Financial Capability for Youth
In 2004, Congress designated the month of April as National Financial Literacy Month. In the credit union industry, we also celebrate Youth Month in April! This fortuitous overlap of awareness-raising financial health initiatives means there is no better time to start teaching kids about financial fitness. And Cutting Edge is happy to help along the way with youth accounts, free coin counting, financial education materials, free financial coaching, and more!
Today’s youth face a financial marketplace that is more complex than the one faced by previous generations. Financial capability is knowing how to spend wisely, manage credit, and plan and save for the future. The government website youth.gov identifies five areas of financial literacy and capability that a young person should learn about for the best future outcomes with financial management:
- Banking practices and managing your money
- Savings and investing strategies
- Credit use and interest rates
- Frauds, scams, and predatory lending practices
- Public and work-related benefits
Many adults also struggle with these same concepts – so how do you teach your children or other young people in your life these financial concepts if you’re not sure yourself? There are many free and reliable resources available online from government entities, financial institutions, and consumer protection groups. Here are some of our favorites:
Consumer.gov – What to Know and Do
Jump$tart Financial Smarts for Students
Youth.gov – Financial Capability & Literacy
Consumer Financial Protection Bureau (CFPB) – Youth Financial Education
MyCreditUnion.gov – Smart Money Habits Start Early
iQ Credit Union’s Online Courses for Pre-K, K-2nd Grade, and 3rd-6th Grade
Summit Credit Union’s FoolProof Online Financial Literacy
Ent Credit Union’s Downloadable JR Financial Education Resources
Finally, it’s important to model healthy financial habits to your kids and lead by example. Here are some easy steps you can take today to begin help your children create a solid financial foundation:
- Encourage your kids to earn money through work, and consider giving your children an allowance – Help your children come up with a list of responsibilities or jobs they could do for pay. Taking on these responsibilities and earning money for doing so is a great first step in preparing your kids for having a job and learning the value of their work.
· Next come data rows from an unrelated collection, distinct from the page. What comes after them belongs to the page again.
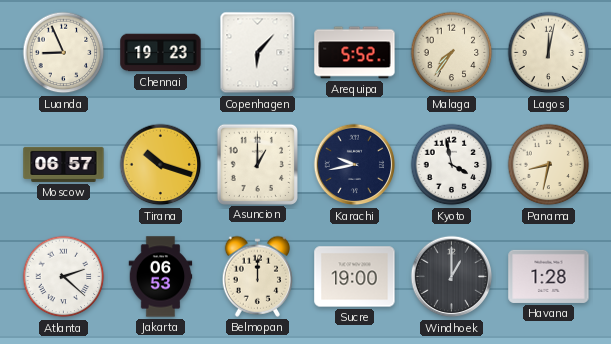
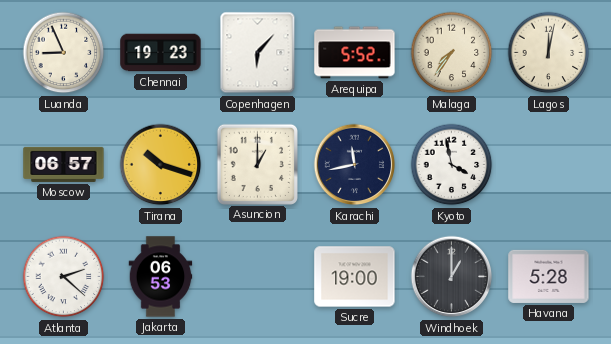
Karachi: 9:43 -> 11:43
Panama: 8:32 -> none
Belmopan: 12:00 -> none
Havana: 1:28 -> 5:28
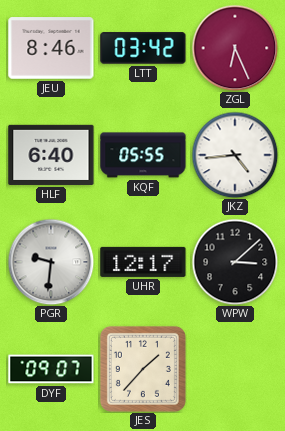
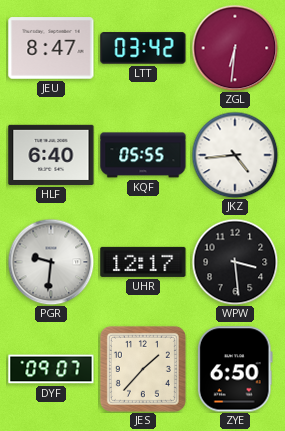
JEU: 8:46 -> 8:47
ZGL: 6:26 -> 6:31
WPW: 3:08 -> 3:29
ZYE: none -> 6:50
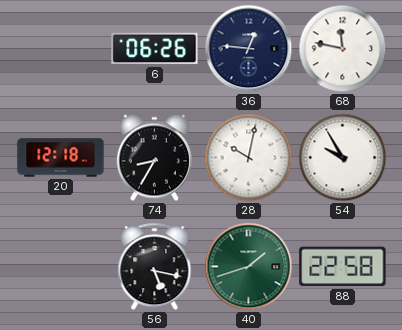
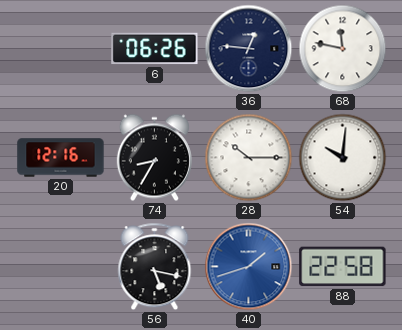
20: 12:18 -> 12:16
28: 10:02 -> 10:15
54: 9:55 -> 10:01
40 dial: green -> blue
- Start money conversations early (in an age-appropriate way), and involve your children in major family purchases – When your family is planning on making a major purchase like a home, new vehicle, etc., include kids in the process. This is the perfect exercise to teach them about the importance of doing research and saving before making a big purchase, comparing products and prices, the cost of financing, and so on.
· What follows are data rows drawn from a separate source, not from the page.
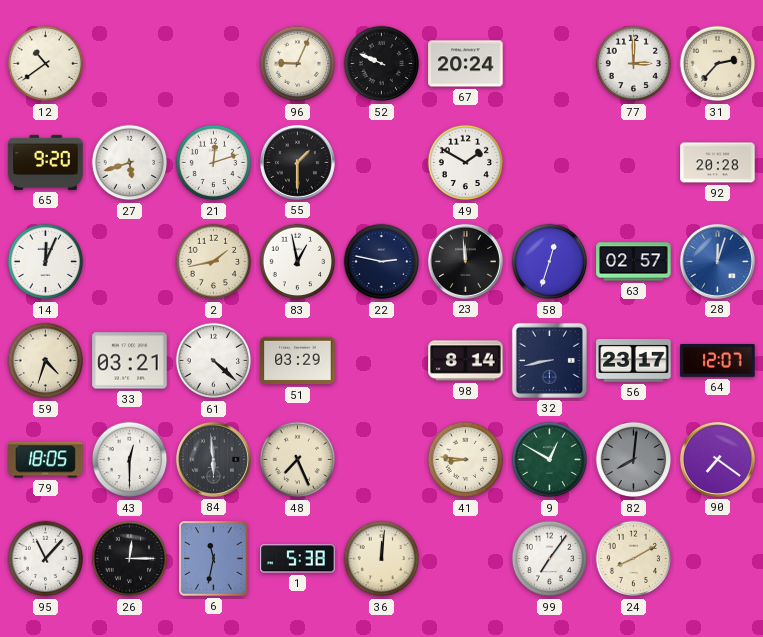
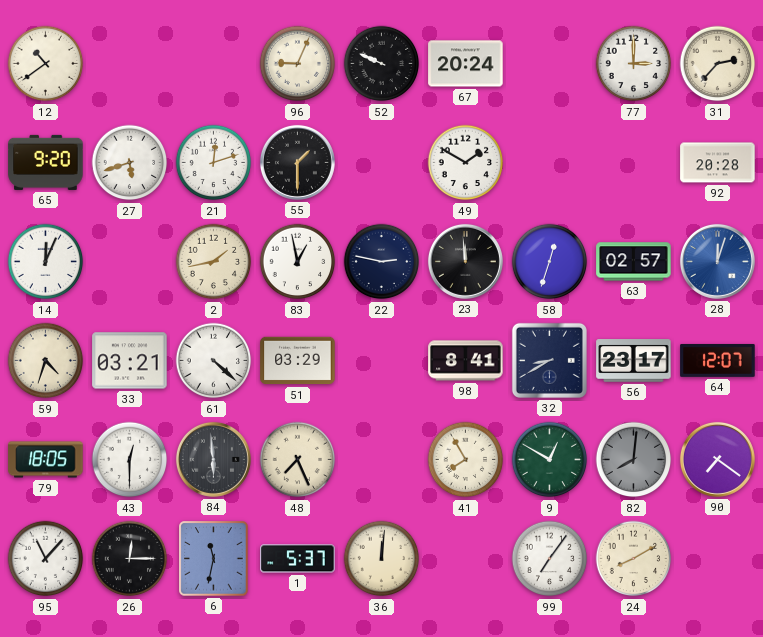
98: 8:14 -> 8:41
32: 8:43 -> 8:40
41: 8:46 -> 7:55
1: 5:38 -> 5:37
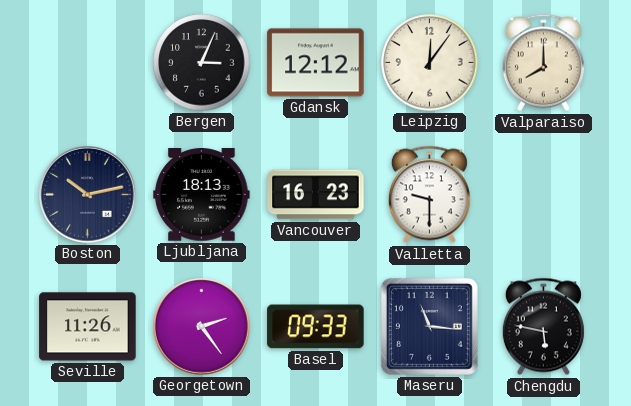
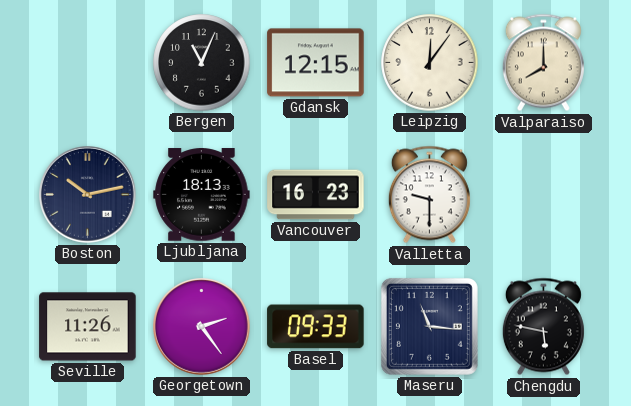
Bergen: 3:04 -> 11:04
Gdansk: 12:12 -> 12:15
- Teach your kids about delayed gratification, and explain needs versus wants – This can be as easy as reminding children that we are “just looking” when you find yourself walking down the toy aisle at the store. Teaching kids the concept of delayed gratification can help combat the “buy now, pay later” mentality that can lead to unmanageable credit card debt. Helping children decide if an expense is a necessity or a nice-to-have will not only prepare them for budgeting later in life, but understanding a want versus a need will also encourage kids to save up for those wants and will feel extra rewarding when they can buy it!
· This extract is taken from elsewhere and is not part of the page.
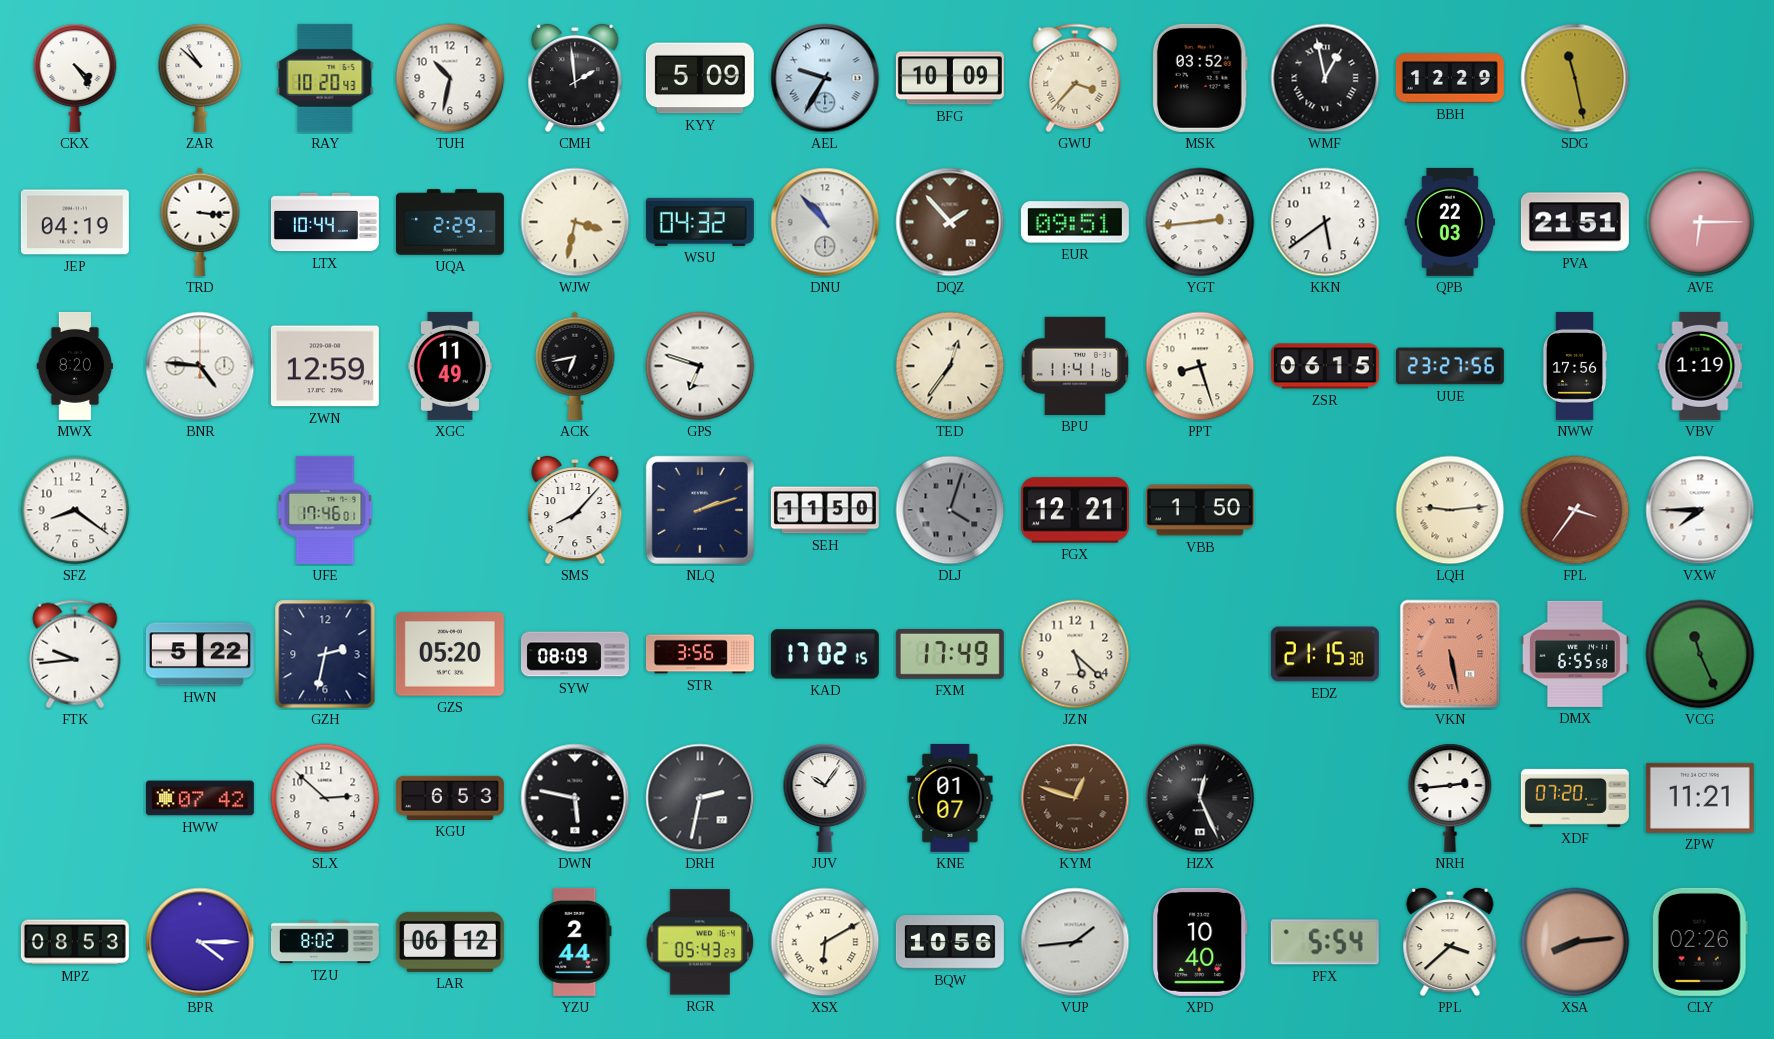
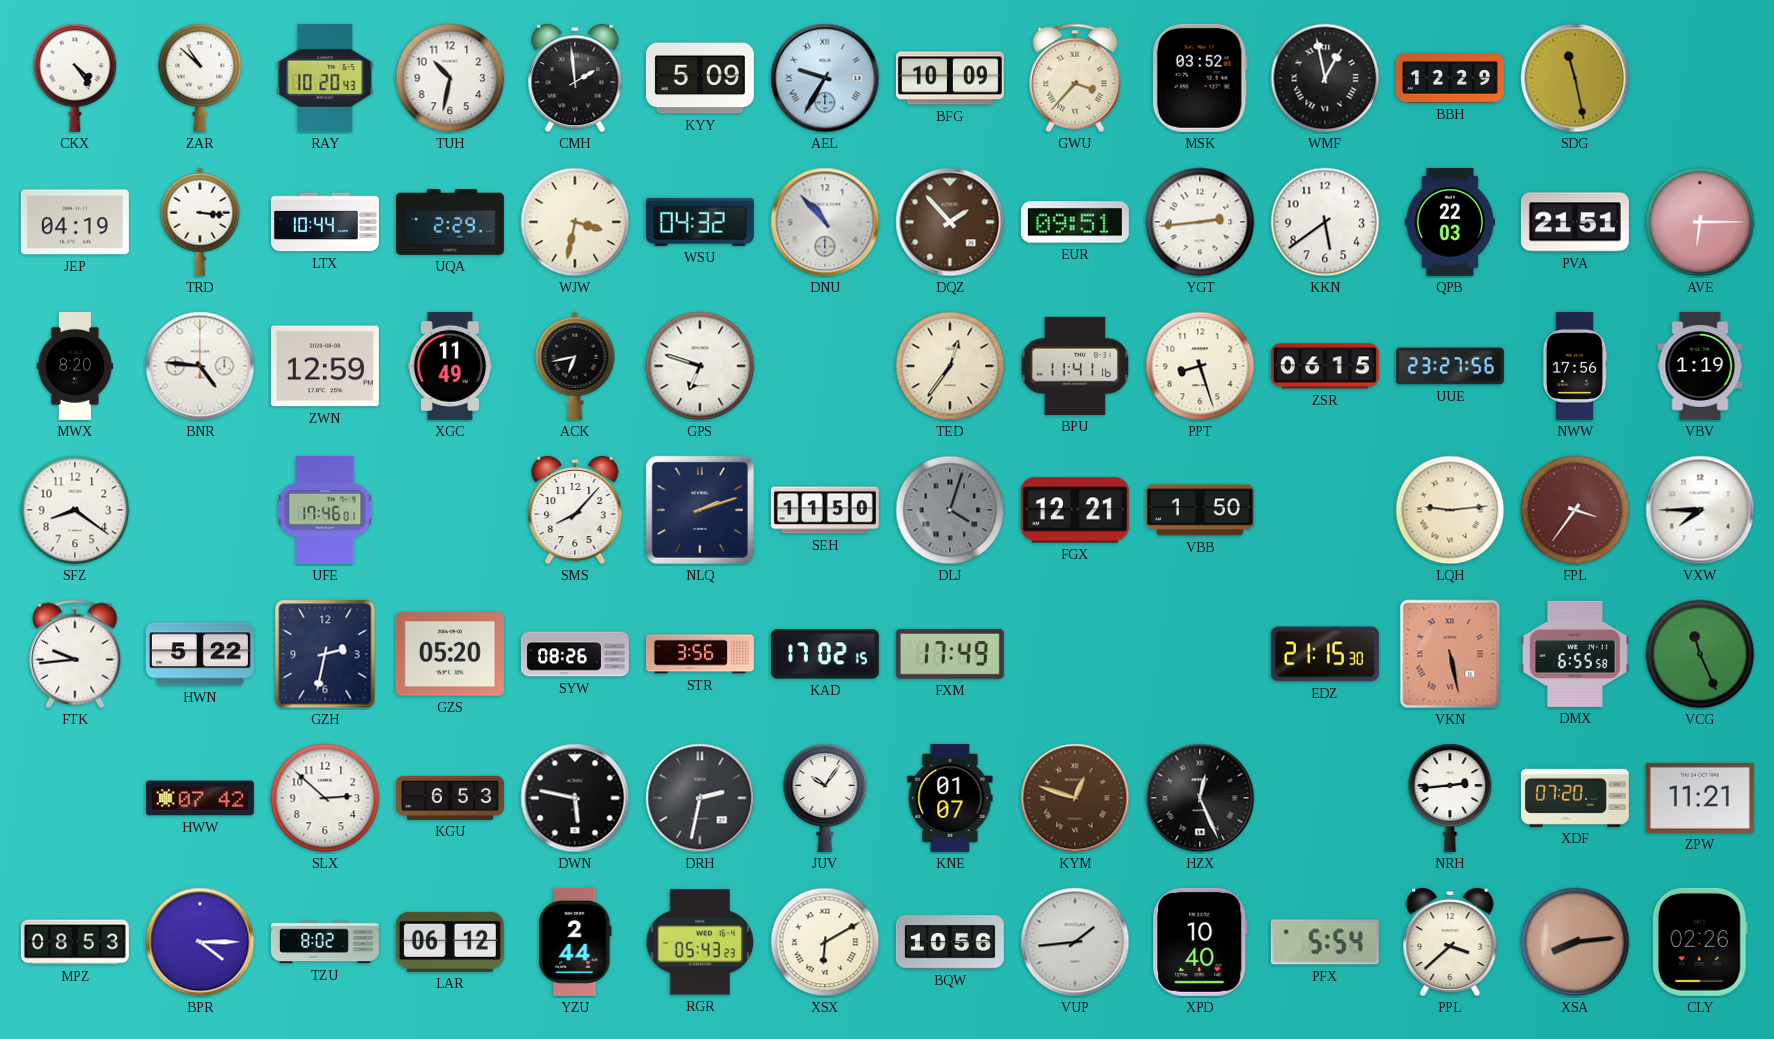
SYW: 08:09 -> 08:26
JZN: 5:22 -> none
- Let your children make spending decisions with their own money – sometimes kids receive money as a gift or from their allowance. Should you let them spend all of it during your next trip to the store, or should you make them save up the money for that new video game they’ve been asking for? It’s important to give your kids the power to decide what they want to buy with their money because it will help them understand the need for saving. Plus, it’s better to make a mistake at 12 with $50 than at 35 with $50k. Since the main goal is to let them learn from their financial choices, try giving them total control over how they spend it.